**EXERCISE REQUIREMENTS:**
Sort through the material below and copy each line with "sekä".

**SUPPLIED MATERIAL:**
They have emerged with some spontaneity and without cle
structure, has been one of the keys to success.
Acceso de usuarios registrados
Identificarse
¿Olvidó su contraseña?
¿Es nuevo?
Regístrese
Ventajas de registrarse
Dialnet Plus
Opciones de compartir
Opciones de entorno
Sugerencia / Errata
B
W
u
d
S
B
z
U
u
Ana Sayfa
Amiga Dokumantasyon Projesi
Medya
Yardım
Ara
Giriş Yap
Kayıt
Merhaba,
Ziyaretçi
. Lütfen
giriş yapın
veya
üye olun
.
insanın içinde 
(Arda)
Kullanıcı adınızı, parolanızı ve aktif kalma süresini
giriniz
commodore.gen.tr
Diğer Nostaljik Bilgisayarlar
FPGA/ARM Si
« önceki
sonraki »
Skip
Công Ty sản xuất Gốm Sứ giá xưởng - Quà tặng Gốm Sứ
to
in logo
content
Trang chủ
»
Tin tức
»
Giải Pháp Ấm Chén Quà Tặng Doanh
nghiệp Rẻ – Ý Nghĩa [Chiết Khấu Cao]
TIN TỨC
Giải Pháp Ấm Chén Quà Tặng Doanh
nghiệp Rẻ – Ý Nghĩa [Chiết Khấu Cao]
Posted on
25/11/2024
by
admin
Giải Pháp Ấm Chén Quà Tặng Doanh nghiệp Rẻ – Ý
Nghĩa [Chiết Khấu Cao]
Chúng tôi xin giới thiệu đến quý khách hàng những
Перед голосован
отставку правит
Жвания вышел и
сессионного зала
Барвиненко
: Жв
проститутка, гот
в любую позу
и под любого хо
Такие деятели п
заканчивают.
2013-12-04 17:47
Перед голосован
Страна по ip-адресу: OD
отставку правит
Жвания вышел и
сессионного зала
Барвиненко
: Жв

---

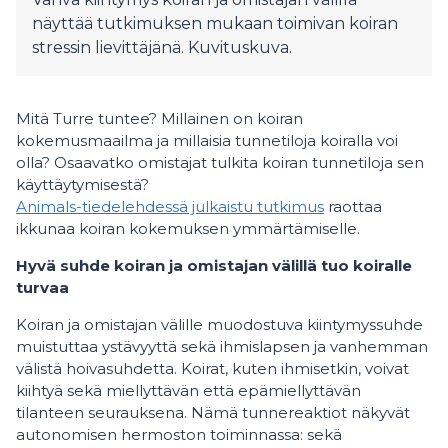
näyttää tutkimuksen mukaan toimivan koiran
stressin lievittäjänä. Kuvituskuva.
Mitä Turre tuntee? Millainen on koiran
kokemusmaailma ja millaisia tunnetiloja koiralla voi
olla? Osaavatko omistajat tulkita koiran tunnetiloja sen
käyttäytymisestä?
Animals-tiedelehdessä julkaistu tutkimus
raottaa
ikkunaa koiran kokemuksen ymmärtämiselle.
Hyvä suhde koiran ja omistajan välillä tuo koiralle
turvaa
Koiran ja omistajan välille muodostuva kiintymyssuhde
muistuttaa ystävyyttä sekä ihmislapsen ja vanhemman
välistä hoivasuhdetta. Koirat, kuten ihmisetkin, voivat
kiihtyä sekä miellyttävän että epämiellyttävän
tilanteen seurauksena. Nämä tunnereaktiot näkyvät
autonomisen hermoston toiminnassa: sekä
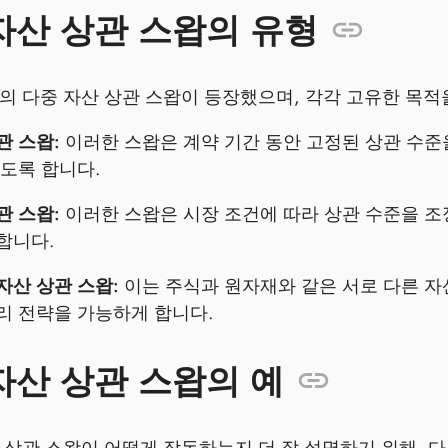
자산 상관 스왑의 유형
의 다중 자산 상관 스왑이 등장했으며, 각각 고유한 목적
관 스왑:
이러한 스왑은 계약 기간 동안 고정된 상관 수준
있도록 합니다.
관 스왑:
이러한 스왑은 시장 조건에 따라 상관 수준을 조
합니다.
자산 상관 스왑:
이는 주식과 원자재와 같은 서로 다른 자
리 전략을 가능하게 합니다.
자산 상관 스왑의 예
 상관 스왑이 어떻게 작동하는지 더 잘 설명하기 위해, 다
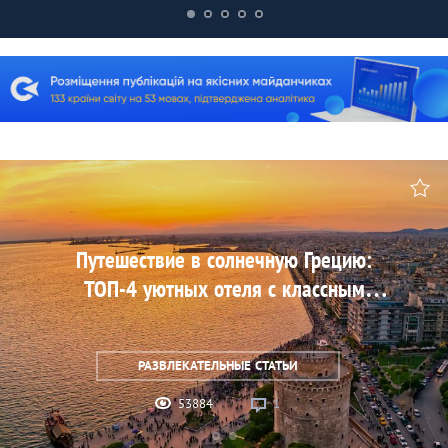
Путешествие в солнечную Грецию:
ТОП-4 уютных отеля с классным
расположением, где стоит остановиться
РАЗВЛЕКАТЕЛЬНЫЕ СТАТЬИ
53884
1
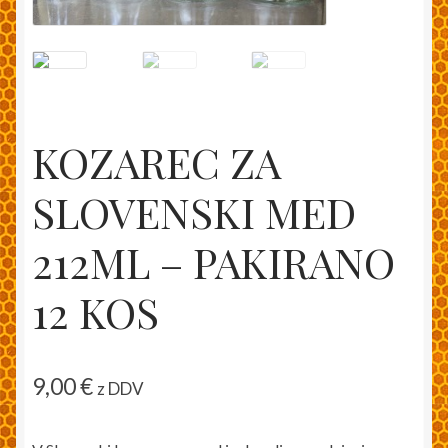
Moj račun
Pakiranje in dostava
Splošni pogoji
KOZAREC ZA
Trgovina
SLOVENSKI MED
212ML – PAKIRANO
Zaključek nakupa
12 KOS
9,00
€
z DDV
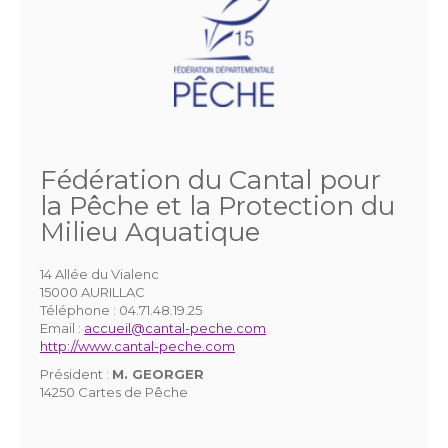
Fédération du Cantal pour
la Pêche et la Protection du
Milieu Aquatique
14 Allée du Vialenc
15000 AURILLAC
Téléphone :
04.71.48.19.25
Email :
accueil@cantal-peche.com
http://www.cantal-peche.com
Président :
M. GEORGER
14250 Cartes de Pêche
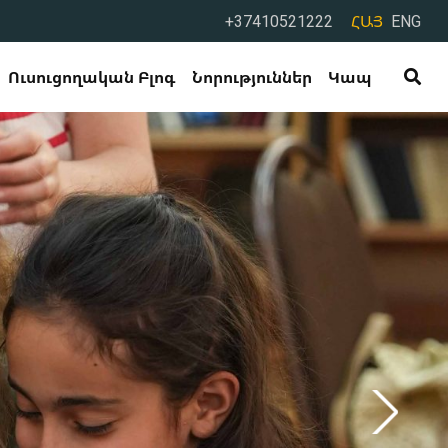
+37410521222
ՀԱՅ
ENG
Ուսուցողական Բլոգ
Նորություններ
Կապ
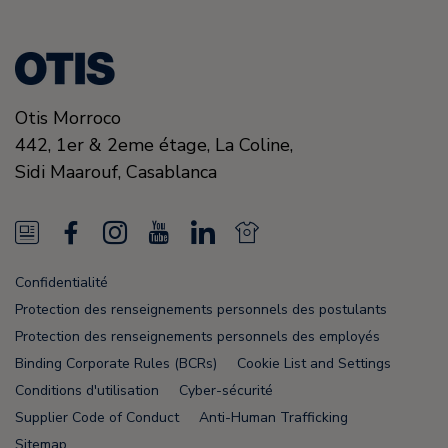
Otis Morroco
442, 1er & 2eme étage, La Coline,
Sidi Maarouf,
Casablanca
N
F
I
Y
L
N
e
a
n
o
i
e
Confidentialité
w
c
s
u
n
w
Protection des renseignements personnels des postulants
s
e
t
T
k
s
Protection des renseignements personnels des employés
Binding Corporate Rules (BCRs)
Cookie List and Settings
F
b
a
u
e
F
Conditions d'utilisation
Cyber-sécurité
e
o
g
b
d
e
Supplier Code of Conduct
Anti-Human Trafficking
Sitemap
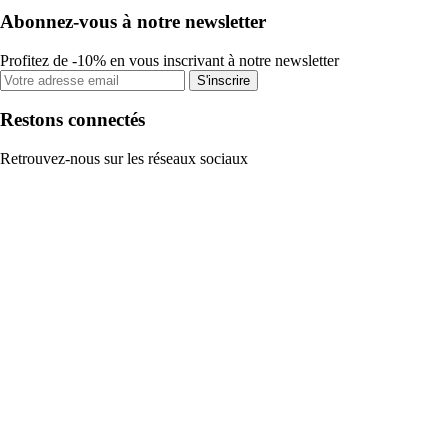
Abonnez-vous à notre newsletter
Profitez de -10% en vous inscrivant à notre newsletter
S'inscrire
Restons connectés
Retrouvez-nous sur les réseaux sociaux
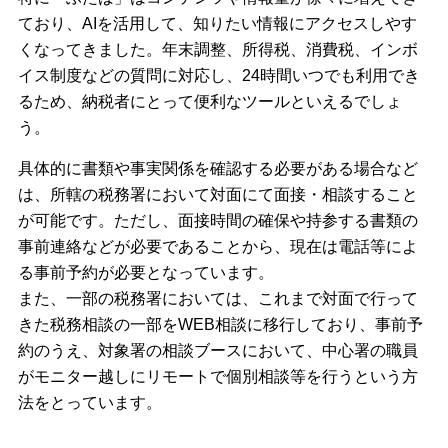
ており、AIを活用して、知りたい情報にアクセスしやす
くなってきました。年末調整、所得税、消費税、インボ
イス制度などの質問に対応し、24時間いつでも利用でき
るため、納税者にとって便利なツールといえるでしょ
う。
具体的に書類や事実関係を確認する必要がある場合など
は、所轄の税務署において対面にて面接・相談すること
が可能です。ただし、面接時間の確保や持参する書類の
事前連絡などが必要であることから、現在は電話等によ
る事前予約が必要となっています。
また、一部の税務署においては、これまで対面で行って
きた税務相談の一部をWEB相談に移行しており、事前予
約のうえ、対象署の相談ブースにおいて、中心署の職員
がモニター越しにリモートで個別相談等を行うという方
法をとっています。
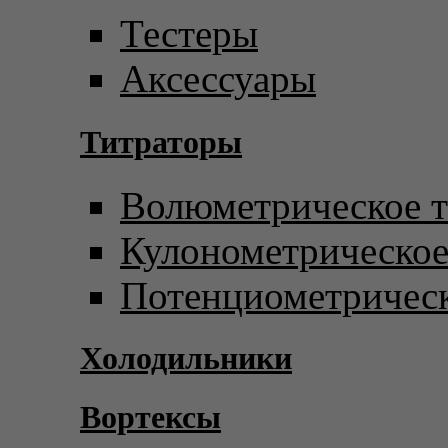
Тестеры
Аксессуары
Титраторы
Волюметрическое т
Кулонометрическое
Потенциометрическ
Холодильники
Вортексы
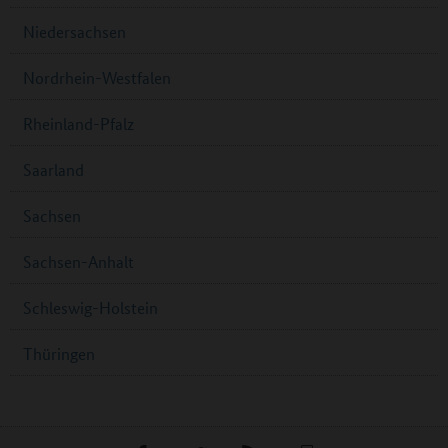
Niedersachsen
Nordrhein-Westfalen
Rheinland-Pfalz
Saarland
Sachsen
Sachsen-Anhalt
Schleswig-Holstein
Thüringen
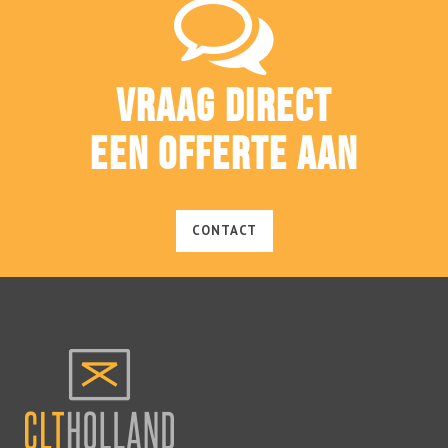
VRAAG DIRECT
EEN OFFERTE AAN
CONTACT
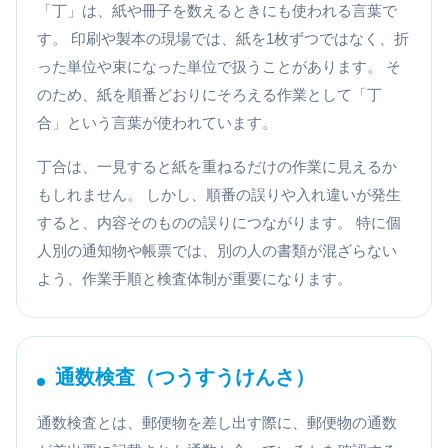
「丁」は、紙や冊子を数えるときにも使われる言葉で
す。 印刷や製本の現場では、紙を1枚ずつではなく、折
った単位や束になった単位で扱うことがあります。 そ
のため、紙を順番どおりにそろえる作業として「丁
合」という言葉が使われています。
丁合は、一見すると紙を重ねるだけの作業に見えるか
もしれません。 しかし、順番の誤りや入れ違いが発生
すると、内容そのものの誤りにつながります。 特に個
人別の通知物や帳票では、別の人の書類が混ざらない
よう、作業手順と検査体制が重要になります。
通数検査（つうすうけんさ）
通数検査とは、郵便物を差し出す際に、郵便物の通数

**SOLUTION FOR THIS EXERCISE:**
muistuttaa ystävyyttä sekä ihmislapsen ja vanhemman
kiihtyä sekä miellyttävän että epämiellyttävän
autonomisen hermoston toiminnassa: sekä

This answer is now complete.